EXERCISE REQUIREMENTS:
Copy every entry as is. Leave images out.

STORED DATA:
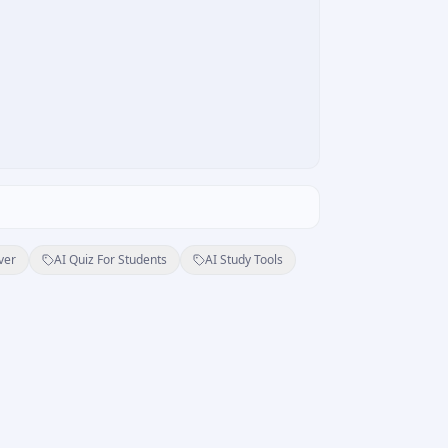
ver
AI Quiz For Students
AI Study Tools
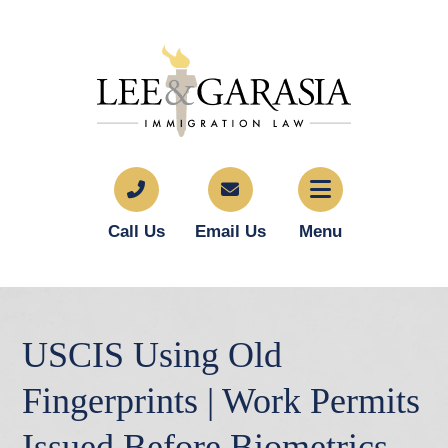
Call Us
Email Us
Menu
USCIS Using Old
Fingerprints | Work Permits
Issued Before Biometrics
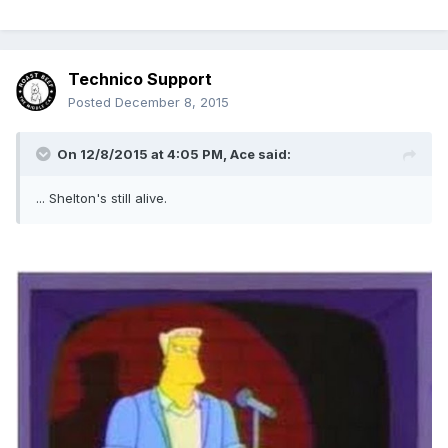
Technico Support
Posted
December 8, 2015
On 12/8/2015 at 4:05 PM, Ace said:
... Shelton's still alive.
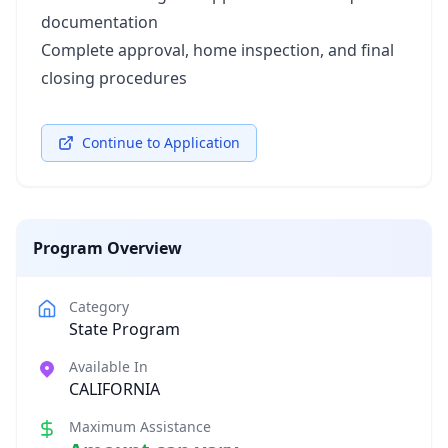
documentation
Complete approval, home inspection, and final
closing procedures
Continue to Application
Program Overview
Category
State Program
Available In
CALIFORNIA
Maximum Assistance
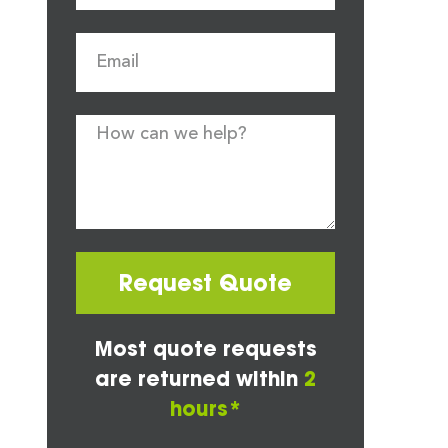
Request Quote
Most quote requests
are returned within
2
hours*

WRITTEN RESPONSE:
ver
AI Quiz For Students
AI Study Tools
Call Us
Email Us
Menu
USCIS Using Old
Fingerprints | Work Permits
Issued Before Biometrics
Technico Support
Posted
December 8, 2015
On 12/8/2015 at 4:05 PM, Ace said:
... Shelton's still alive.
documentation
Complete approval, home inspection, and final
closing procedures
Continue to Application
Program Overview
Category
State Program
Available In
CALIFORNIA
Maximum Assistance
Request Quote
Most quote requests
are returned within
2
hours*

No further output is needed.